How do we know that God displays His almighty power in mercy and pity? The death of Christ displayed that mercy. How do we know that God loves us? The death of Christ embodies that love for all to see.
What do you say of a God, who acts thus toward His rebellious creatures? The only attribute that filled the apostle's heart was that of love; and when God's love occupies the command and control center of your whole being, it will seem that He did it all just for you. You will say with Paul, I live by faith in the Son of God, who loved me and gave himself for me.
Jesus Christ in His life and, decisively in His death and resurrection, is the permanent and material sign of God's merciful intentions toward humanity. He offers His mercy regardless of moral failure or religious merit.
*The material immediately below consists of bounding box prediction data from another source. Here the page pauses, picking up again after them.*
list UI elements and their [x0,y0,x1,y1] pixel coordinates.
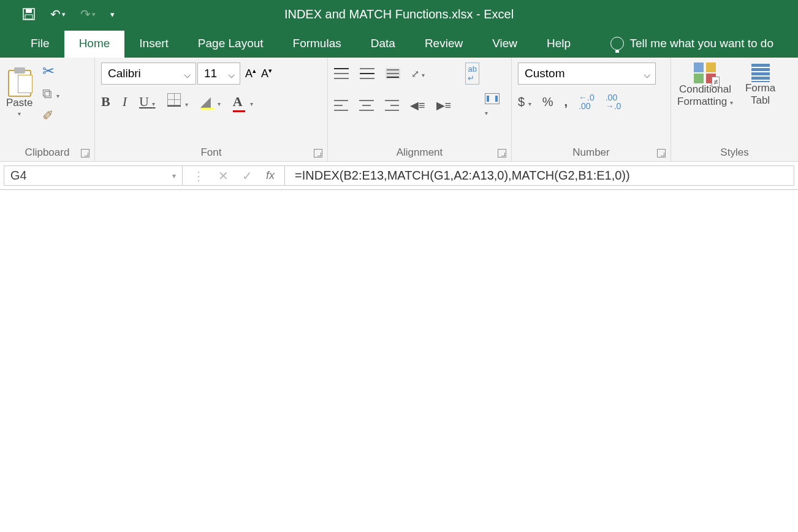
group-clipboard: Paste▾ ✂ ⧉ ▾ ✐ Clipboard [0,58,95,161]
group-alignment: ⤢ ▾ ab↵ ◀≡ ▶≡ ▾ Alignment [328,58,512,161]
number-dialog-launcher[interactable] [657,149,666,158]
tab-review[interactable]: Review [410,31,477,58]
svg-rect-1 [26,9,32,13]
group-number: Custom⌵ $ ▾ % , ←.0.00 .00→.0 Number [512,58,671,161]
format-painter-button[interactable]: ✐ [42,108,59,124]
align-middle-button[interactable] [360,68,374,79]
decrease-decimal-button[interactable]: .00→.0 [606,93,621,110]
orientation-button[interactable]: ⤢ ▾ [411,68,425,80]
font-dialog-launcher[interactable] [314,149,322,158]
comma-button[interactable]: , [564,95,568,109]
font-size-combo[interactable]: 11⌵ [197,63,240,85]
clipboard-dialog-launcher[interactable] [81,149,89,158]
italic-button[interactable]: I [123,94,127,110]
format-as-table-button[interactable]: Forma Tabl [745,64,775,107]
spreadsheet-grid[interactable] [0,190,798,509]
align-bottom-button[interactable] [386,68,400,79]
tab-formulas[interactable]: Formulas [278,31,356,58]
tab-insert[interactable]: Insert [124,31,183,58]
wrap-text-button[interactable]: ab↵ [465,63,479,85]
tab-data[interactable]: Data [356,31,410,58]
merge-icon [485,93,500,104]
accounting-format-button[interactable]: $ ▾ [518,95,531,109]
conditional-formatting-button[interactable]: Conditional Formatting ▾ [677,63,733,108]
align-right-button[interactable] [385,100,399,111]
qat-customize-icon[interactable]: ▾ [105,7,120,21]
cancel-formula-button[interactable]: ✕ [218,169,229,183]
quick-access-toolbar: ↶▾ ↷▾ ▾ [0,4,120,24]
bold-button[interactable]: B [101,94,110,110]
redo-button[interactable]: ↷▾ [75,4,101,24]
font-color-button[interactable]: A ▾ [233,94,253,110]
increase-decimal-button[interactable]: ←.0.00 [579,93,595,110]
number-format-combo[interactable]: Custom⌵ [518,63,656,85]
fill-icon [200,94,214,107]
undo-button[interactable]: ↶▾ [45,4,70,24]
tab-help[interactable]: Help [532,31,585,58]
enter-formula-button[interactable]: ✓ [242,169,253,183]
fill-color-button[interactable]: ▾ [200,94,221,110]
tell-me-search[interactable]: Tell me what you want to do [604,37,786,58]
formula-input[interactable]: =INDEX(B2:E13,MATCH(G1,A2:A13,0),MATCH(G… [285,165,794,186]
document-title: INDEX and MATCH Functions.xlsx - Excel [0,7,798,21]
group-label-styles: Styles [677,144,792,160]
paste-icon [8,70,31,97]
tab-view[interactable]: View [477,31,532,58]
percent-button[interactable]: % [542,95,553,109]
tab-file[interactable]: File [16,31,64,58]
border-icon [167,93,181,107]
align-top-button[interactable] [334,68,349,79]
alignment-dialog-launcher[interactable] [498,149,506,158]
copy-button[interactable]: ⧉ ▾ [42,86,59,102]
group-label-number: Number [518,144,664,160]
lightbulb-icon [610,37,624,50]
group-label-font: Font [101,144,321,160]
paste-button[interactable]: Paste▾ [6,70,32,117]
font-name-combo[interactable]: Calibri⌵ [101,63,196,85]
shrink-font-button[interactable]: A▾ [261,67,272,80]
border-button[interactable]: ▾ [167,93,188,110]
decrease-indent-button[interactable]: ◀≡ [410,99,425,112]
save-icon[interactable] [17,5,40,23]
group-label-clipboard: Clipboard [6,144,88,160]
formula-bar: G4▾ ⋮ ✕ ✓ fx =INDEX(B2:E13,MATCH(G1,A2:A… [0,162,798,190]
group-styles: Conditional Formatting ▾ Forma Tabl Styl… [671,58,798,161]
group-font: Calibri⌵ 11⌵ A▴ A▾ B I U ▾ ▾ ▾ A ▾ Font [95,58,328,161]
align-center-button[interactable] [359,100,373,111]
increase-indent-button[interactable]: ▶≡ [436,99,452,112]
ribbon: Paste▾ ✂ ⧉ ▾ ✐ Clipboard Calibri⌵ 11⌵ A▴… [0,58,798,162]
font-color-icon: A [233,94,246,110]
underline-button[interactable]: U ▾ [139,94,155,110]
name-box[interactable]: G4▾ [4,165,183,186]
cut-button[interactable]: ✂ [42,63,59,80]
tab-home[interactable]: Home [64,31,125,58]
titlebar: ↶▾ ↷▾ ▾ INDEX and MATCH Functions.xlsx -… [0,0,798,28]
svg-rect-2 [25,15,32,19]
grow-font-button[interactable]: A▴ [245,67,256,80]
conditional-formatting-icon [694,63,716,83]
group-label-alignment: Alignment [334,144,505,160]
insert-function-button[interactable]: fx [266,169,275,182]
ribbon-tabs: File Home Insert Page Layout Formulas Da… [0,28,798,58]
align-left-button[interactable] [334,100,348,111]
merge-center-button[interactable]: ▾ [485,93,505,118]
tab-pagelayout[interactable]: Page Layout [183,31,278,58]
table-icon [751,64,770,82]
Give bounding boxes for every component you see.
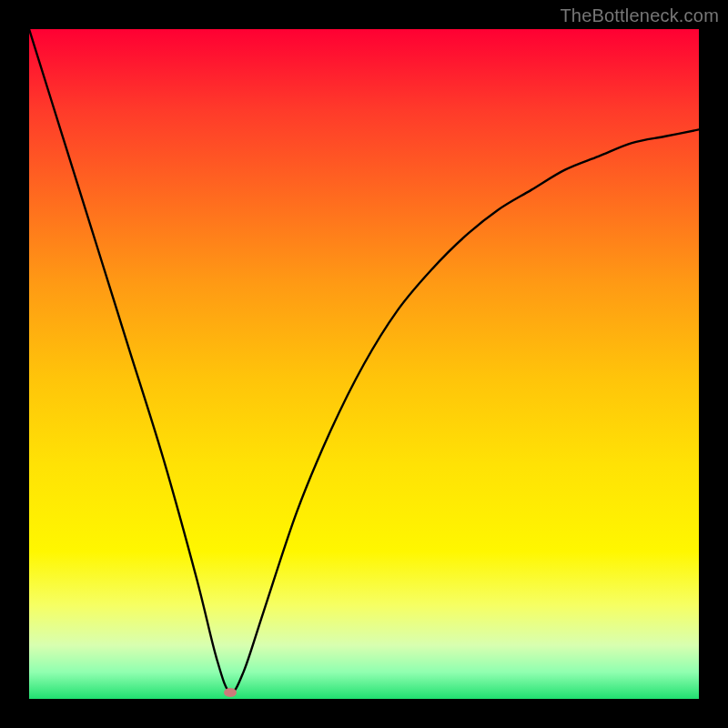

He offers it to all, who will trust His merciful intentions, as He has demonstrated them in Jesus Christ.
Trust Him. Trust His intentions. We here do trust Him. Hundreds of churches in the Brandywine Valley trust Him. That is why by the authority invested in me by Jesus Christ, I can say that our guilt is absolved; we no longer walk an empty way of life through this world; we are incorporated into the people of Christ with all the privileges and obligations that go with it; we have the good hope of a resurrection of the body with which to enjoy a renewed nature. The renewal of our mind and the transformation of our character arise majestically from this foundation.